Vocabulary Dispersion Report

Analyze word dispersion.




The Vocabulary Dispersion Report analyzes the frequency and dispersion of all words in your text.

How to Use:
  1. Open a book.
  2. In the WordCruncher toolbar, go to Analyze > Book Reports > Vocabulary Dispersion Report.
Vocabulary Dispersion Report


Interpret the Report

Tip: Double-click on a word to search for it.

You can learn a lot about a word from its frequency and dispersion throughout a text. Here are a few definitions that will help you navigate the report:

  • Absolute Frequency: The total number of times a word appears in a text.
  • Normalized Frequency: An estimate of how many times each word would occur if the book or corpus contained exactly one million words. Normalized frequencies are useful for comparing word frequencies across texts of different sizes.
  • Even Dispersion: Imagine a text is divided into five sections of equal size. If a word occurs 100 times in each section, its dispersion is evenly dispersed. From this, you'll know that the word is consistently important throughout the entire text.
  • Uneven Dispersion: Imagine a text is divided into five sections of equal size. If a word occurs 500 times in one section, but not at all the other sections, the word is unevenly dispersed: this word is important for only one section of your text.

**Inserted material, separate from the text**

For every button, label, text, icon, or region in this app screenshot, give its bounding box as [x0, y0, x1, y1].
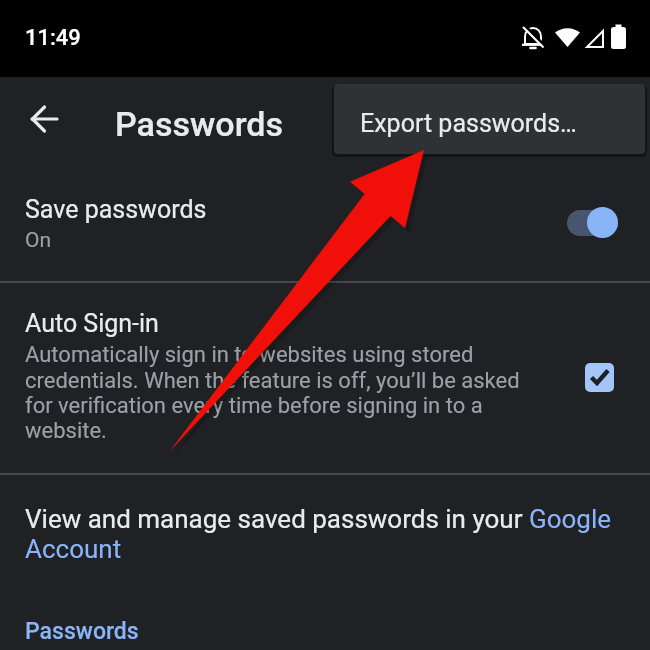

The report generates the following columns of frequency and dispersion data:

  • Words: The word.
  • Freq.: The absolute frequency (within the entire book).
  • SectF.: The frequency within the current section.
    If no section is selected, this column will be the same as Freq. column.
  • RelF.: Relative (normalized) frequency (counts per million).
  • ARF: Average reduced frequency. Combines absolute frequency and dispersion.
  • LogF.: Log10 Frequency. A frequency between 0 and 5. This statistic is used to account for low frequency words.
  • D: Juilland’s D. A number between 0 and 1, with 0 indicating an uneven dispersion and 1 indicating an even dispersion.
  • CV%: The coefficient of deviation by the maximum value of the CV. A percentage with 0 indicating an even dispersion and 1 indicating an uneven dispersion.
  • DP: Deviation of proportions. A number between 0 and 1. This column compares actual distribution with expected distribution, with 0 indicating an even dispersion and 1 indicating an uneven dispersion.
  • R%: Percent of ranges. The number of sections the word occurs in divided by the total number of sections in a book, with 0 indicating an uneven dispersion and 100 indicating an even dispersion.
  • Vocabulary dispersion data: A visual representation of the dispersion of each word. A mark represents a section of the book (by default, 2,000 words per mark), with the color indicating the word’s frequency in that section. The color of the mark indicates whether the word occurs less than expected, more than expected, or more than twice as much as expected.
    If you use the Visualize section dropdown, a lattice will appear in this column header to represent the section.
    Adjust the settings for colors and number of words per mark in user preferences.

To display additional columns, right-click > Show or Hide Columns > select columns.

For more information about the calculation of the Vocabulary Dispersion Report, visit Vocabulary Dispersion Statistics.



Customize the Report

Analyze a section of text, add a filter or sort, or visualize a specific section.

Calculation Boundary

Calculate the report columns based on only a section of the table of contents instead of the entire text (does not affect the Freq. column).

  • To select a section, click ....
  • To reset the calculation boundary, click the arrow icon.
Filter and Sort

Filter and sort the data by frequency, dispersion, and more. By default, the report is sorted alphabetically.

Example:
  1. Open the Vocabulary Dispersion Report.
  2. Click the Filter drop-down > Frequency.
  3. In the filter operation drop-down, select Greater than or equal to.
  4. In the Enter filter value(s) box, type 100.
  5. Click Add to list.
  6. Click OK.
  7. Click the DP column header to sort high to low.

In The Riverside Shakespeare, the word gloucester occurs 111 times with a DP of 0.902. The visualization shows a heavy concentration in the middle, with few to no instances in other sections.

Gloucester dispersion

If we double-click on gloucester, this will search for the word and show its distribution. Gloucester appears 1 time in Shakespeare’s comedies, 87 times in histories, 23 times in tragedies, and not at all in romances or poems.


Gloucester search results
View Boundary

The View boundary pane will allow you to visualize dispersion in a smaller section of text. Click on a section to change the report view.

To see the location of a subsection, use the Visualize section drop-down. A lattice will appear in the Vocabulary dispersion data column. This lattice represents the subsection.

Example:
  1. Add a View boundary for 2020.
    The entire visualization will now represent 2020.
  2. Using the Visualize section drop-down, select May.
    The lattice will now represent May.
View Boundary Example